When cosmic rays traveling at fractions of the speed of light strike the Earth's atmosphere they create cascades of secondary particles including energetic neutrons, muons, pions and alpha particles. Millions of these particles strike your body each second. Despite their numbers, this subatomic torrent is imperceptible and has no known harmful effects on living organisms. However, a fraction of these particles carry enough energy to interfere with the operation of microelectronic circuitry. When they interact with integrated circuits, they may alter individual bits of data stored in memory. This is called a single-event upset or SEU.

Since it is difficult to know when and where these particles will strike and they do not do any physical damage, the malfunctions they cause are very difficult to characterize.
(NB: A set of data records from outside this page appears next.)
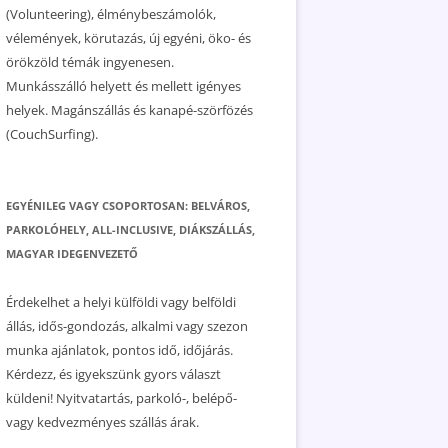
(Volunteering), élménybeszámolók,
vélemények, körutazás, új egyéni, öko- és
örökzöld témák ingyenesen.
Munkásszálló helyett és mellett igényes
helyek. Magánszállás és kanapé-szörfözés
(CouchSurfing).
EGYÉNILEG VAGY CSOPORTOSAN: BELVÁROS,
PARKOLÓHELY, ALL-INCLUSIVE, DIÁKSZÁLLÁS,
MAGYAR IDEGENVEZETŐ
Érdekelhet a helyi külföldi vagy belföldi
állás, idős-gondozás, alkalmi vagy szezon
munka ajánlatok, pontos idő, időjárás.
Kérdezz, és igyekszünk gyors választ
küldeni! Nyitvatartás, parkoló-, belépő-
vagy kedvezményes szállás árak.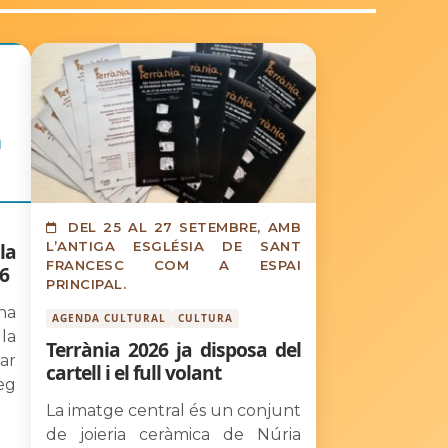
DEL 25 AL 27 SETEMBRE, AMB
la
L’ANTIGA ESGLÉSIA DE SANT
FRANCESC COM A ESPAI
6
PRINCIPAL.
na
AGENDA CULTURAL
CULTURA
la
Terrània 2026 ja disposa del
ar
cartell i el full volant
eg
La imatge central és un conjunt
de joieria ceràmica de Núria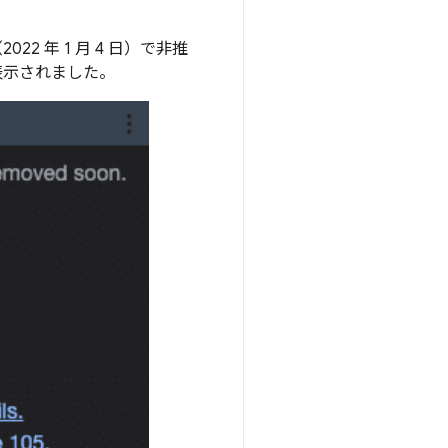
2022 年 1 月 4 日）で非推
が表示されました。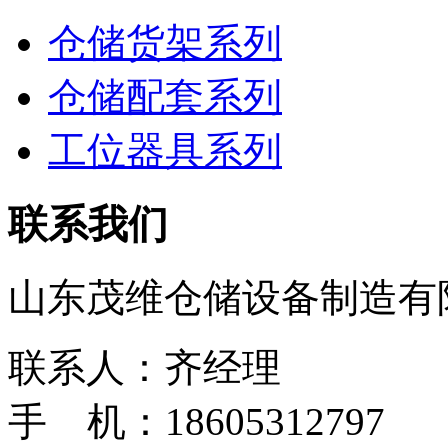
仓储货架系列
仓储配套系列
工位器具系列
联系我们
山东茂维仓储设备制造有
联系人：齐经理
手 机：18605312797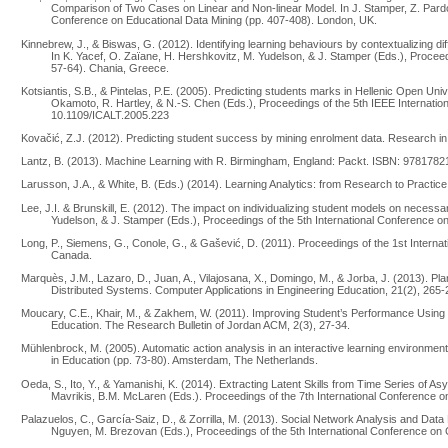
Comparison of Two Cases on Linear and Non-linear Model. In J. Stamper, Z. Pardos
Conference on Educational Data Mining (pp. 407-408). London, UK.
Kinnebrew, J., & Biswas, G. (2012). Identifying learning behaviours by contextualizing di
In K. Yacef, O. Zaïane, H. Hershkovitz, M. Yudelson, & J. Stamper (Eds.), Proceed
57-64). Chania, Greece.
Kotsiantis, S.B., & Pintelas, P.E. (2005). Predicting students marks in Hellenic Open Un
Okamoto, R. Hartley, & N.-S. Chen (Eds.), Proceedings of the 5th IEEE Internati
10.1109/ICALT.2005.223
Kovačić, Z.J. (2012). Predicting student success by mining enrolment data. Research in
Lantz, B. (2013). Machine Learning with R. Birmingham, England: Packt. ISBN: 978178
Larusson, J.A., & White, B. (Eds.) (2014). Learning Analytics: from Research to Practic
Lee, J.I. & Brunskill, E. (2012). The impact on individualizing student models on necessa
Yudelson, & J. Stamper (Eds.), Proceedings of the 5th International Conference o
Long, P., Siemens, G., Conole, G., & Gašević, D. (2011). Proceedings of the 1st Interna
Canada.
Marquès, J.M., Lazaro, D., Juan, A., Vilajosana, X., Domingo, M., & Jorba, J. (2013). 
Distributed Systems. Computer Applications in Engineering Education, 21(2), 265-
Moucary, C.E., Khair, M., & Zakhem, W. (2011). Improving Student’s Performance Usin
Education. The Research Bulletin of Jordan ACM, 2(3), 27-34.
Mühlenbrock, M. (2005). Automatic action analysis in an interactive learning environment. 
in Education (pp. 73-80). Amsterdam, The Netherlands.
Oeda, S., Ito, Y., & Yamanishi, K. (2014). Extracting Latent Skills from Time Series of 
Mavrikis, B.M. McLaren (Eds.). Proceedings of the 7th International Conference o
Palazuelos, C., García-Saiz, D., & Zorrilla, M. (2013). Social Network Analysis and Data M
Nguyen, M. Brezovan (Eds.), Proceedings of the 5th International Conference on C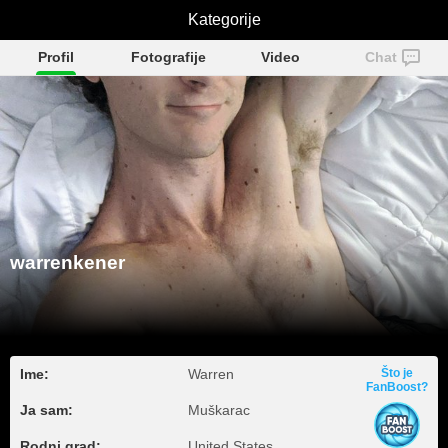
warrenkener
Kategorije
Profil
Fotografije
Video
Chat
warrenkener
Ime:
Warren
Što je
FanBoost?
Ja sam:
Muškarac
Rodni grad:
United States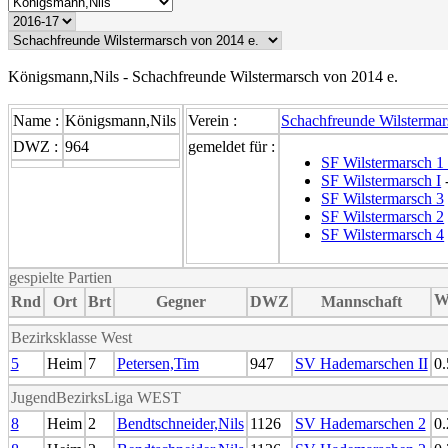
Königsmann,Nils - Schachfreunde Wilstermarsch von 2014 e.
Name :
Königsmann,Nils
Verein :
Schachfreunde Wilstermar
DWZ :
964
gemeldet für :
SF Wilstermarsch 1 
SF Wilstermarsch I
SF Wilstermarsch 3
SF Wilstermarsch 2
SF Wilstermarsch 4
gespielte Partien
Rnd
Ort
Brt
Gegner
DWZ
Mannschaft
Bezirksklasse West
5
Heim
7
Petersen,Tim
947
SV Hademarschen II
0.
JugendBezirksLiga WEST
8
Heim
2
Bendtschneider,Nils
1126
SV Hademarschen 2
0.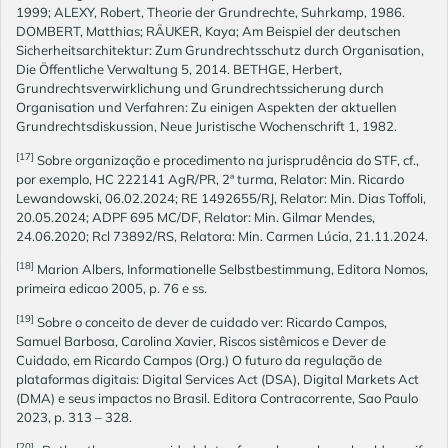
1999; ALEXY, Robert, Theorie der Grundrechte, Suhrkamp, 1986.
DOMBERT, Matthias; RÄUKER, Kaya; Am Beispiel der deutschen
Sicherheitsarchitektur: Zum Grundrechtsschutz durch Organisation,
Die Öffentliche Verwaltung 5, 2014. BETHGE, Herbert,
Grundrechtsverwirklichung und Grundrechtssicherung durch
Organisation und Verfahren: Zu einigen Aspekten der aktuellen
Grundrechtsdiskussion, Neue Juristische Wochenschrift 1, 1982.
[17]
Sobre organização e procedimento na jurisprudência do STF, cf.,
por exemplo, HC 222141 AgR/PR, 2ª turma, Relator: Min. Ricardo
Lewandowski, 06.02.2024; RE 1492655/RJ, Relator: Min. Dias Toffoli,
20.05.2024; ADPF 695 MC/DF, Relator: Min. Gilmar Mendes,
24.06.2020; Rcl 73892/RS, Relatora: Min. Carmen Lúcia, 21.11.2024.
[18]
Marion Albers, Informationelle Selbstbestimmung, Editora Nomos,
primeira edicao 2005, p. 76 e ss.
[19]
Sobre o conceito de dever de cuidado ver: Ricardo Campos,
Samuel Barbosa, Carolina Xavier, Riscos sistêmicos e Dever de
Cuidado, em Ricardo Campos (Org.) O futuro da regulação de
plataformas digitais: Digital Services Act (DSA), Digital Markets Act
(DMA) e seus impactos no Brasil. Editora Contracorrente, Sao Paulo
2023, p. 313 – 328.
[20]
As a result, determining the prevalence of SEUs is not easy or straightforward. "When you have a single bit flip, it could have any number of causes. It could be a software bug or a hardware flaw, for example. The only way you can determine that it is a single-event upset is by eliminating all the other possible causes," Bhuva explained.

There have been a number of incidents that illustrate how serious the problem can be, Bhuva reported. For example, in 2003 in the town of Schaerbeek, Belgium a bit flip in an electronic voting machine added 4,096 extra votes to one candidate. The error was only detected because it gave the candidate more votes than were possible and it was traced to a single bit flip in the machine's register. In 2008, the avionics system of a Qantus passenger jet flying from Singapore to Perth appeared to suffer from a single-event upset that caused the autopilot to disengage. As a result, the aircraft dove 690 feet in only 23 seconds, injuring about a third of the passengers seriously enough to cause the aircraft to divert to the nearest airstrip. In addition, there have been a number of unexplained glitches in airline computers - some of which experts feel must have been caused by SEUs - that have resulted in cancellation of hundreds of flights resulting in significant economic losses.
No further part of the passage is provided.